『バイク乗りの勘所』

啓蟄に向けてバイクを万全に(その3)

掲載日:2012年02月27日 タメになるショートコラム集バイク乗りの勘所    

Text/Nobuya YOSHIMURA

その3は、やはりオイル交換である。これは、マニュアル指定のインターバルで問題なく、耐久性の高いオイルなら、さらにロングインターバルでもかまわない。もちろん、もっと頻繁に替えて悪い理由はない。しかし、年間乗車距離が短く、規定のインターバルに達しない人でも、できれば年に1回は交換したい。それなら今がチャンスである。エンジンオイルに限らず、潤滑油は、運転を続けても放置を続けても劣化するからだ。

冬場、低温環境下でバイクを放置すると、エンジンの中のオイルは、結露による水分の混入、添加物や成分の分離、場合によってはガソリンの混入による希釈などの恐れがある。高温、高負荷、高回転に耐える高性能オイルはあるが、どんなオイルでも、水やガソリンが混入すれば、潤滑性能は著しく低下する。中でもコワいのは水である。ガソリンは、オイルを希釈するだけで、暖まれば気化するから大した問題ではないが、水は乳化を引き起こす。

乳化するとどうなるかは、マヨネーズやドレッシングを思い浮かべてもらえばいい。本来、混ざらないはずのオイルと酢も、激しくかき混ぜることによってエマルジョン(細かな粒が分散した状態)にすれば混ざり合うのだ。エンジンオイルと水も、放置期間中に混ざることはないが、エンジンを始動してかき混ぜれば混ざり、乳化する。こうなると潤滑性能が得られないだけでなく、エンジン各部への圧送にも問題が生じ、大きなトラブルの元になる。
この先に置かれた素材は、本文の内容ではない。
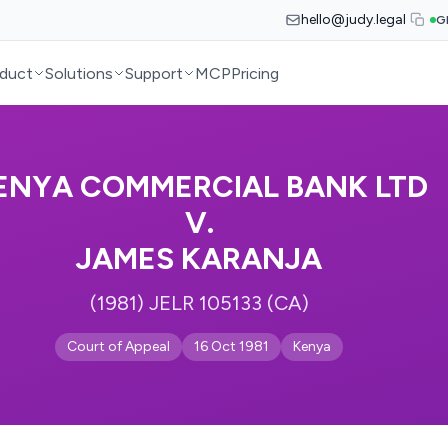
hello@judy.legal
G
duct
Solutions
Support
MCP
Pricing
ENYA COMMERCIAL BANK LTD
V.
JAMES KARANJA
(1981) JELR 105133 (CA)
Court of Appeal
16 Oct 1981
Kenya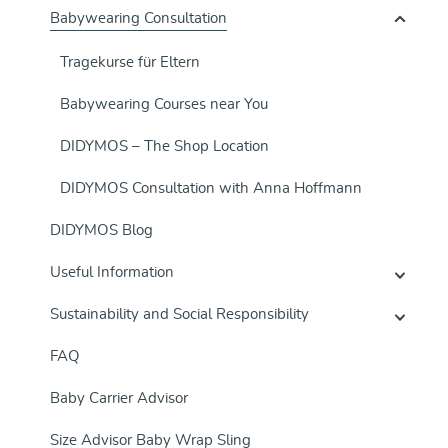
Babywearing Consultation
Tragekurse für Eltern
Babywearing Courses near You
DIDYMOS – The Shop Location
DIDYMOS Consultation with Anna Hoffmann
DIDYMOS Blog
Useful Information
Sustainability and Social Responsibility
FAQ
Baby Carrier Advisor
Size Advisor Baby Wrap Sling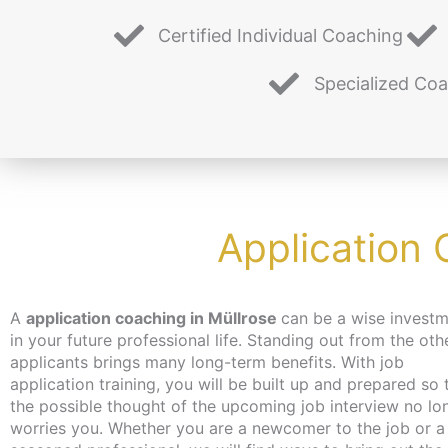
Certified Individual Coaching
Specialized Co
Application 
A
application coaching in Müllrose
can be a wise invest
you hadn’t even thought of. Don’t worry about time an
in your future professional life. Standing out from the oth
the coaching can take place – depending on your wishes
applicants brings many long-term benefits. With job
independent of location and online or in person in Berlin. We
application training, you will be built up and prepared so 
make every effort to bring you closer to the content at a 
the possible thought of the upcoming job interview no lo
that suits you. We have just the thing for the unemployed
worries you. Whether you are a newcomer to the job or a
jobseekers: with the activation and placement voucher from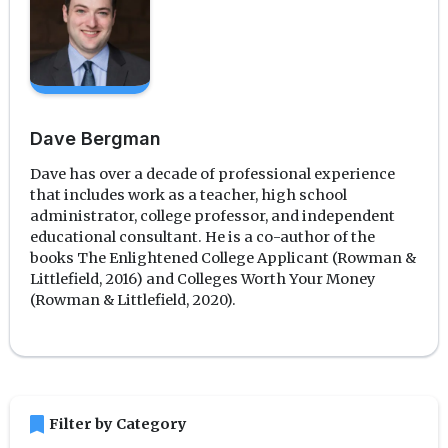
Dave Bergman
Dave has over a decade of professional experience
that includes work as a teacher, high school
administrator, college professor, and independent
educational consultant. He is a co-author of the
books The Enlightened College Applicant (Rowman &
Littlefield, 2016) and Colleges Worth Your Money
(Rowman & Littlefield, 2020).
bookmark
Filter by Category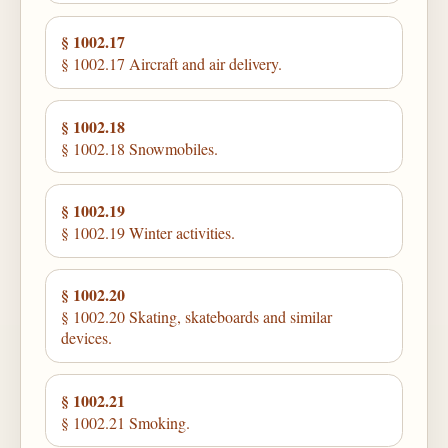
§ 1002.17
§ 1002.17 Aircraft and air delivery.
§ 1002.18
§ 1002.18 Snowmobiles.
§ 1002.19
§ 1002.19 Winter activities.
§ 1002.20
§ 1002.20 Skating, skateboards and similar
devices.
§ 1002.21
§ 1002.21 Smoking.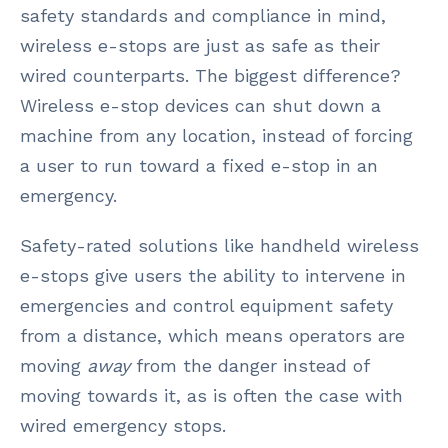
safety standards and compliance in mind,
wireless e-stops are just as safe as their
wired counterparts. The biggest difference?
Wireless e-stop devices can shut down a
machine from any location, instead of forcing
a user to run toward a fixed e-stop in an
emergency.
Safety-rated solutions like handheld wireless
e-stops give users the ability to intervene in
emergencies and control equipment safety
from a distance, which means operators are
moving
away
from the danger instead of
moving towards it, as is often the case with
wired emergency stops.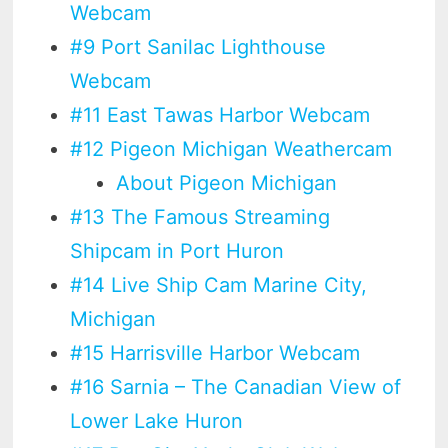
Webcam
#9 Port Sanilac Lighthouse
Webcam
#11 East Tawas Harbor Webcam
#12 Pigeon Michigan Weathercam
About Pigeon Michigan
#13 The Famous Streaming
Shipcam in Port Huron
#14 Live Ship Cam Marine City,
Michigan
#15 Harrisville Harbor Webcam
#16 Sarnia – The Canadian View of
Lower Lake Huron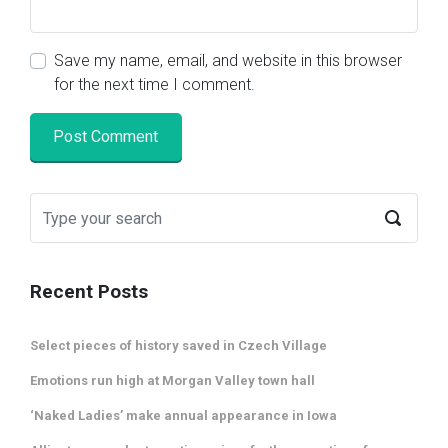
Save my name, email, and website in this browser
for the next time I comment.
Recent Posts
Select pieces of history saved in Czech Village
Emotions run high at Morgan Valley town hall
‘Naked Ladies’ make annual appearance in Iowa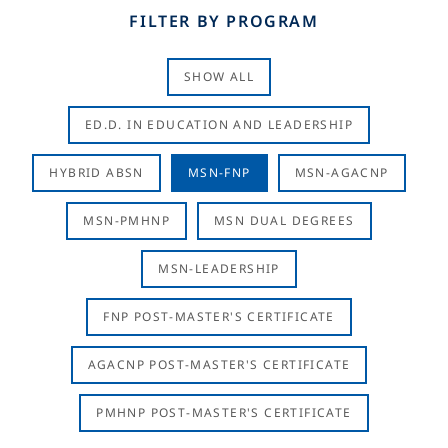
FILTER BY PROGRAM
SHOW ALL
ED.D. IN EDUCATION AND LEADERSHIP
HYBRID ABSN
MSN-FNP
MSN-AGACNP
MSN-PMHNP
MSN DUAL DEGREES
MSN-LEADERSHIP
FNP POST-MASTER'S CERTIFICATE
AGACNP POST-MASTER'S CERTIFICATE
PMHNP POST-MASTER'S CERTIFICATE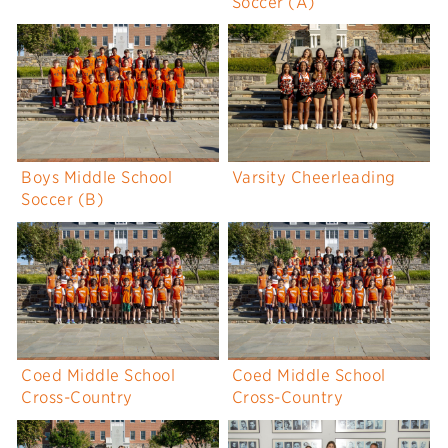
Soccer (A)
Boys Middle School
Varsity Cheerleading
Soccer (B)
Coed Middle School
Coed Middle School
Cross-Country
Cross-Country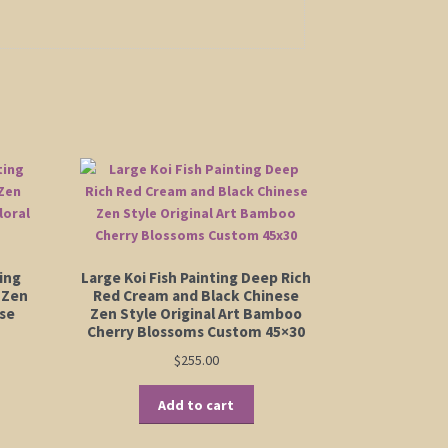
ing
Large Koi Fish Painting Deep Rich
 Zen
Red Cream and Black Chinese
ese
Zen Style Original Art Bamboo
Cherry Blossoms Custom 45×30
$
255.00
Add to cart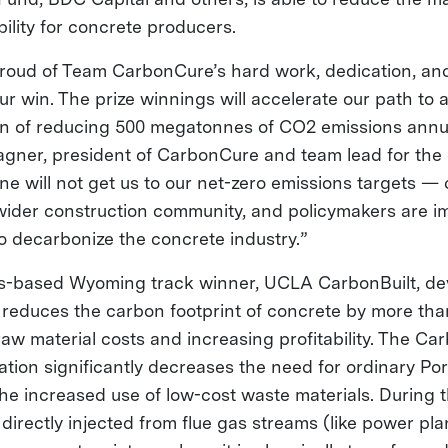
bility for concrete producers.
 proud of Team CarbonCure’s hard work, dedication, and
ur win. The prize winnings will accelerate our path to 
 of reducing 500 megatonnes of CO2 emissions annua
agner, president of CarbonCure and team lead for the 
ne will not get us to our net-zero emissions targets —
wider construction community, and policymakers are im
o decarbonize the concrete industry.”
s-based Wyoming track winner, UCLA CarbonBuilt, d
 reduces the carbon footprint of concrete by more th
aw material costs and increasing profitability. The Car
ation significantly decreases the need for ordinary Po
the increased use of low-cost waste materials. During 
directly injected from flue gas streams (like power pl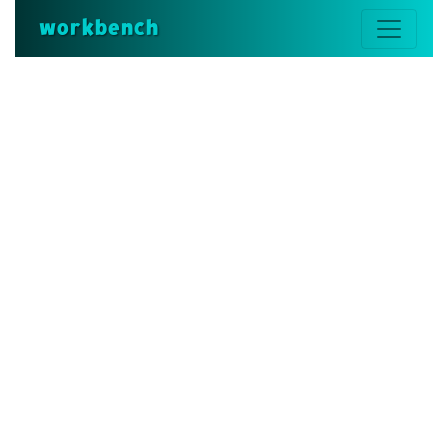
workbench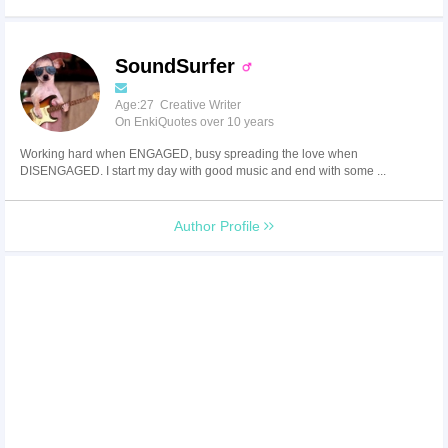
SoundSurfer
Age:27 Creative Writer
On EnkiQuotes over 10 years
Working hard when ENGAGED, busy spreading the love when
DISENGAGED. I start my day with good music and end with some ...
Author Profile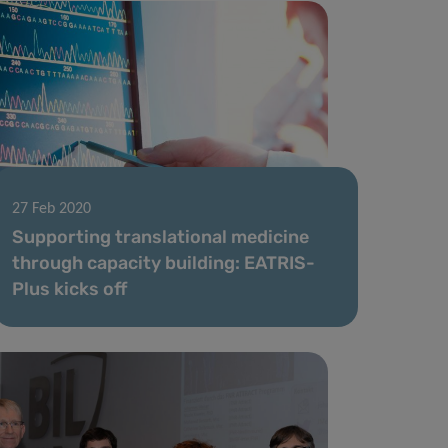
27 Feb 2020
Supporting translational medicine
through capacity building: EATRIS-
Plus kicks off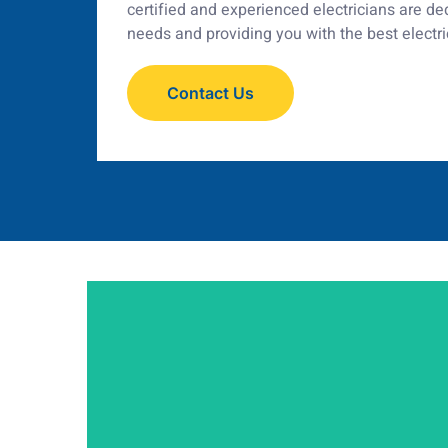
certified and experienced electricians are d
needs and providing you with the best electri
Contact Us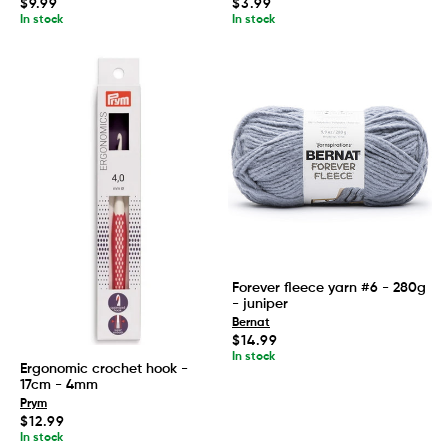
Regular
Regular
$9.99
$3.99
price
price
In stock
In stock
Forever fleece yarn #6 - 280g
- juniper
Bernat
Regular
$14.99
price
In stock
Ergonomic crochet hook -
17cm - 4mm
Prym
Regular
$12.99
price
In stock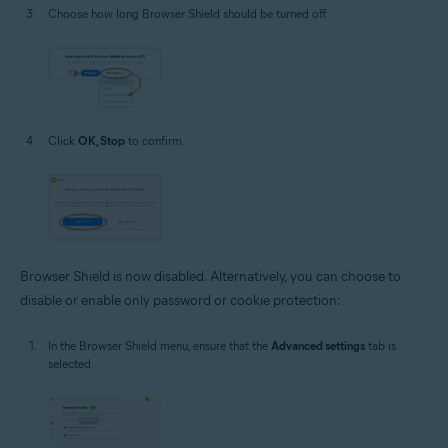
Choose how long Browser Shield should be turned off.
Click
OK, Stop
to confirm.
Browser Shield is now disabled. Alternatively, you can choose to
disable or enable only password or cookie protection:
In the Browser Shield menu, ensure that the
Advanced settings
tab is
selected.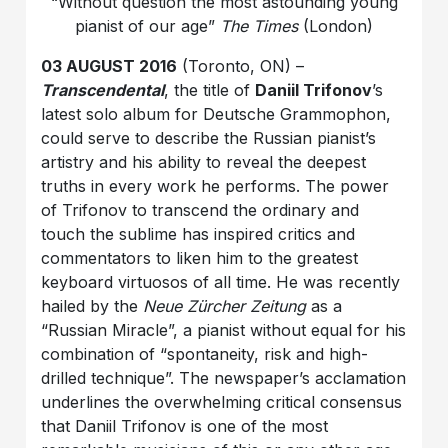
“Without question the most astounding young
pianist of our age”
The Times
(London)
03 AUGUST 2016
(Toronto, ON) –
Transcendental
, the title of
Daniil Trifonov
’s
latest solo album for Deutsche Grammophon,
could serve to describe the Russian pianist’s
artistry and his ability to reveal the deepest
truths in every work he performs. The power
of Trifonov to transcend the ordinary and
touch the sublime has inspired critics and
commentators to liken him to the greatest
keyboard virtuosos of all time. He was recently
hailed by the
Neue Zürcher Zeitung
as a
“Russian Miracle”, a pianist without equal for his
combination of “spontaneity, risk and high-
drilled technique”. The newspaper’s acclamation
underlines the overwhelming critical consensus
that Daniil Trifonov is one of the most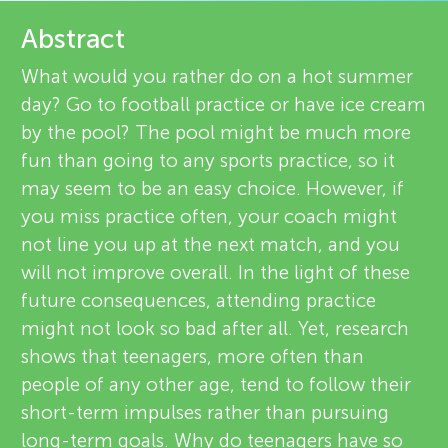
u
e
Abstract
n
v
What would you rather do on a hot summer
day? Go to football practice or have ice cream
g
i
by the pool? The pool might be much more
About
e
fun than going to any sports practice, so it
M
may seem to be an easy choice. However, if
w
you miss practice often, your coach might
i
e
not line you up at the next match, and you
will not improve overall. In the light of these
n
r
future consequences, attending practice
s
might not look so bad after all. Yet, research
d
shows that teenagers, more often than
people of any other age, tend to follow their
s
short-term impulses rather than pursuing
long-term goals. Why do teenagers have so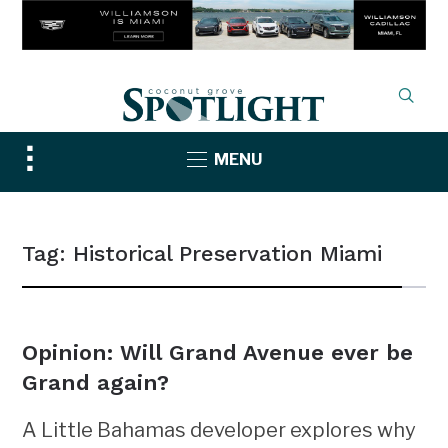
Toggle
MENU
sidebar
&
navigation
Tag:
Historical Preservation Miami
Opinion: Will Grand Avenue ever be
Grand again?
A Little Bahamas developer explores why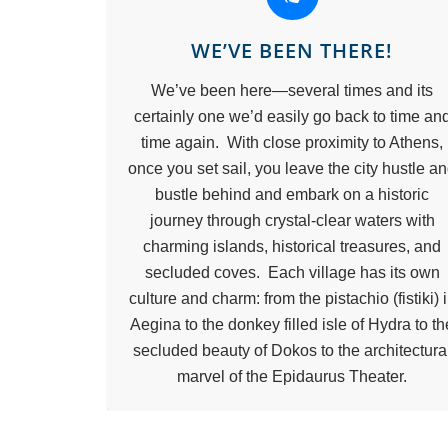
WE’VE BEEN THERE!
We’ve been here—several times and its
certainly one we’d easily go back to time an
time again. With close proximity to Athens,
once you set sail, you leave the city hustle a
bustle behind and embark on a historic
journey through crystal-clear waters with
charming islands, historical treasures, and
secluded coves. Each village has its own
culture and charm: from the pistachio (fistiki) 
Aegina to the donkey filled isle of Hydra to th
secluded beauty of Dokos to the architectura
marvel of the Epidaurus Theater.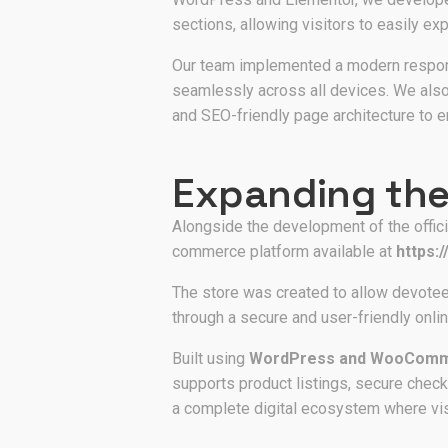
sections, allowing visitors to easily exp
Our team implemented a modern respons
seamlessly across all devices. We also 
and SEO-friendly page architecture to e
Expanding the
Alongside the development of the offic
commerce platform available at
https:
The store was created to allow devotee
through a secure and user-friendly onl
Built using
WordPress and WooCom
supports product listings, secure check
a complete digital ecosystem where visi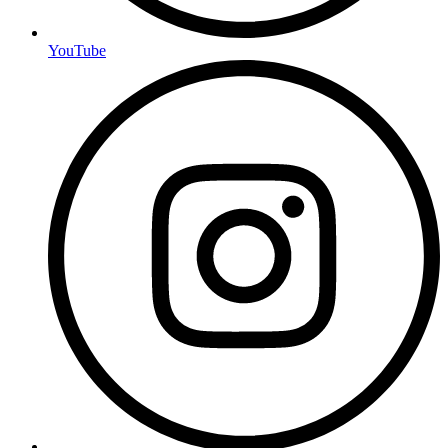
YouTube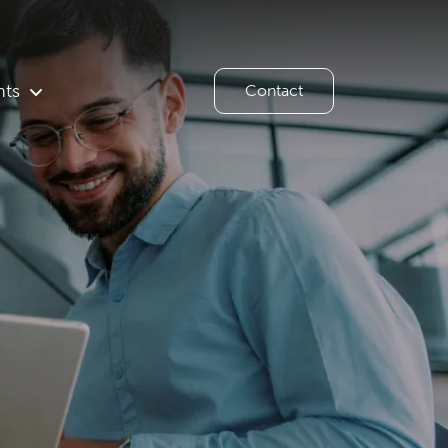
hts
Contact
エンジン内部に進入した水は、オイルより重いからオイルパンの底に溜まる。これも問題だ。オイルポンプは、姿勢変化の影響を受けにくいオイルパンの底からオイルを吸いあげているから、水を吸ってしまう可能性大である。結露しやすい屋外放置の人は、走りだす前にオイル交換を済ませたいところ。それが無理でも、できるだけ早期にオイル交換をし、それまでの間は長距離と高回転を避けるくらいの用心深さがあってもいい。